DPS and Consumentenbond sought only declaratory relief in this lawsuit, which the Amsterdam court granted. The decision made clear that “no compensation could be claimed in these proceedings” though Facebook Ireland will now have to pay DPS’s legal fees. Even though compensation was not awarded to members of the class action in this stage of the case, DPS and Consumentenbond are still accepting consumers participating in this action. A spokesperson for DPS noted that 190,000 consumers had already joined the action––out of roughly 10 million Dutch Facebook users, any of whom would be eligible to join and claim damages.
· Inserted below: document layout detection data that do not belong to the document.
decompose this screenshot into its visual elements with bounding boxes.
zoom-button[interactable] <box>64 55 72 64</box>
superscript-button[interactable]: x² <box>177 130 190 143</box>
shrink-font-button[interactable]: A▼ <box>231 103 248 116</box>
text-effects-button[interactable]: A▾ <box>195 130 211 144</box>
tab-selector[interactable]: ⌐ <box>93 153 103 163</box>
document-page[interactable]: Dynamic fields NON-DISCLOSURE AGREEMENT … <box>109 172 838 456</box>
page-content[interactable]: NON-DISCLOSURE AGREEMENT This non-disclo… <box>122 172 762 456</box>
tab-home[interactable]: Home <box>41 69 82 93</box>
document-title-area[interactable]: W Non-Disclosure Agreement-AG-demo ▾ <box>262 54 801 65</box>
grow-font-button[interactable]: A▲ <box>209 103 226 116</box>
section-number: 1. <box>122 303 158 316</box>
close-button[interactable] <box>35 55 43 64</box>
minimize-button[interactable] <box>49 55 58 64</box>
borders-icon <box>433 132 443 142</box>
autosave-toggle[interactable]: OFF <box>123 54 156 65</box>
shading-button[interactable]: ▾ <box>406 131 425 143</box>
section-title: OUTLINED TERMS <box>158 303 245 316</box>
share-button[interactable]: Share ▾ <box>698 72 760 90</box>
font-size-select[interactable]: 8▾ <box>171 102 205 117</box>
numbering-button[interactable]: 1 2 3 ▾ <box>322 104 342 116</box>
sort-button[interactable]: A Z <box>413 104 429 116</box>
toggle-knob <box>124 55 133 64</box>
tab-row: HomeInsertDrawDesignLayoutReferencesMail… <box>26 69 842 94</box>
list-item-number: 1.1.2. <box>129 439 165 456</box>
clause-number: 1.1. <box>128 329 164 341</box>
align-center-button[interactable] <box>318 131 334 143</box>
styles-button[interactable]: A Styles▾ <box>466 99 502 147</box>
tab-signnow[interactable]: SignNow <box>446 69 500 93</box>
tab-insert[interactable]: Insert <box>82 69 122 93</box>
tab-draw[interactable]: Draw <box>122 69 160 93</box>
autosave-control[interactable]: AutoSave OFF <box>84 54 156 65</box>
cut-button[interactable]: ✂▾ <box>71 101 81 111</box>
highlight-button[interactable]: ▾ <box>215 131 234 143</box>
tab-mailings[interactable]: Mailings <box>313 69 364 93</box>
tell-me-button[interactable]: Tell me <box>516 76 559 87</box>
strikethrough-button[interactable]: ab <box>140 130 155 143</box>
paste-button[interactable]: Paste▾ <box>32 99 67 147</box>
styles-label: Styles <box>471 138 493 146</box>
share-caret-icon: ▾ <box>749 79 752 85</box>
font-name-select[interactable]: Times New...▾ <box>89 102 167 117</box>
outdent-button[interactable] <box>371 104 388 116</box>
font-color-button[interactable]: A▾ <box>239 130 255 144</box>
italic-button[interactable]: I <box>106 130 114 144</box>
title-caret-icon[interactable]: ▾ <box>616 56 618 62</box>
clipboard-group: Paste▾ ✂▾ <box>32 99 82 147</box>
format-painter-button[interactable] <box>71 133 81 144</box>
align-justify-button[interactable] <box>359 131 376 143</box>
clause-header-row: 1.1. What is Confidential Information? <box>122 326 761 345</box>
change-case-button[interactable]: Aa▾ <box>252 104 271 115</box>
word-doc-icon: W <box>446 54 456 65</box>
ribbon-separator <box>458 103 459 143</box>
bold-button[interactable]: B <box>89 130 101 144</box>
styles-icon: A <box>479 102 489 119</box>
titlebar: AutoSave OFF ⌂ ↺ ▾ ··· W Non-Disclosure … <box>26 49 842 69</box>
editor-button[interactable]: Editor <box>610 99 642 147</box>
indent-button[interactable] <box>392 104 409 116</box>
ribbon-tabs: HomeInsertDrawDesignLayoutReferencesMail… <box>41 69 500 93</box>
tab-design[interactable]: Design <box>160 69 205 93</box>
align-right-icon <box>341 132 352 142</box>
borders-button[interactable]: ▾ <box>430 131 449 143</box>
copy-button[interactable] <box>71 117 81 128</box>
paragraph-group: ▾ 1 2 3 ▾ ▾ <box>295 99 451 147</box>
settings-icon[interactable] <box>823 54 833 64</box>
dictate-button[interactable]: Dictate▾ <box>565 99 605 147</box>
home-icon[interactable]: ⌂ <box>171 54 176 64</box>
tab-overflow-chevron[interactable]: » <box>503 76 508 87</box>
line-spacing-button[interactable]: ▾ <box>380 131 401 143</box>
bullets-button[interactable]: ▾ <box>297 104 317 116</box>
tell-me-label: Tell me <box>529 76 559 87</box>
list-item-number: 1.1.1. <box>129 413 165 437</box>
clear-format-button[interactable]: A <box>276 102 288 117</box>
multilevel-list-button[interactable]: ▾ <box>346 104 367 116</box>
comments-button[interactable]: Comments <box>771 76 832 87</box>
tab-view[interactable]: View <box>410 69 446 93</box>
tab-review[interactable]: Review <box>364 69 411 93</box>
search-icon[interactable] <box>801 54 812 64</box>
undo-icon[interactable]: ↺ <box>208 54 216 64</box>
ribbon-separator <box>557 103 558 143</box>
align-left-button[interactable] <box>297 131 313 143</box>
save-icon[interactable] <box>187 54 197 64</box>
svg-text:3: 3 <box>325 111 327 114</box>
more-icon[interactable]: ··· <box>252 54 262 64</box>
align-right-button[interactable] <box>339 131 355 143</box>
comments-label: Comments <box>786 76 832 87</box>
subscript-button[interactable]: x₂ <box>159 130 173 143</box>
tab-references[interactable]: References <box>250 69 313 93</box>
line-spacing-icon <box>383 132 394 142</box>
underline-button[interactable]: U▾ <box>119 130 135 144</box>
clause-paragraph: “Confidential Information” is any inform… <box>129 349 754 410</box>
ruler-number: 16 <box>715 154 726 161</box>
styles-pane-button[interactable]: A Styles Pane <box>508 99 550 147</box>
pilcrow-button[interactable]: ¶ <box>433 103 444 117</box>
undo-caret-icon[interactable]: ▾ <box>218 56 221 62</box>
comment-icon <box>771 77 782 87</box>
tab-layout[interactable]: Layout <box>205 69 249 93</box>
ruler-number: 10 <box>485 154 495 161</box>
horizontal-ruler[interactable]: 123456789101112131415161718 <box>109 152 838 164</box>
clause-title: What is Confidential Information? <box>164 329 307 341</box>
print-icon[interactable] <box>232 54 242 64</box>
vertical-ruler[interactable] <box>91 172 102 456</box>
Consumentenbond states that consumers have suffered damages from Meta’s violation of their privacy rights––losing “autonomy of [their] own data”––but it is unclear whether or how much compensation participants will receive from Meta, either voluntarily from the company or through later court enforcement.
This holding means that, in the future, Facebook Ireland will need to significantly adjust its practices with respect to user data in the Netherlands. Kim van Bokhoven, a spokesperson for Meta, emphasized the fact that the court ruled in Meta’s favor “for multiple of these historic claims.” These claims presumably include the dismissal of a claim that phone numbers used for two-factor authentication were used for targeted advertising without user consent, the holding that Facebook Ireland’s placement of cookies on third-party websites was not unlawful, and the dismissal of plaintiffs’ complaints against Facebook Netherlands and Meta Inc. van Bokhoven stated that Meta intends to appeal other elements of the decision and that the company remains committed to giving its Dutch users control over their data.
Overall, the Amsterdam court’s decision appears to be a victory for advocates of privacy rights and consumer protection against a major social media platform. However, the extent of this ruling outside of the Netherlands––or outside of Europe more broadly––remains to be seen.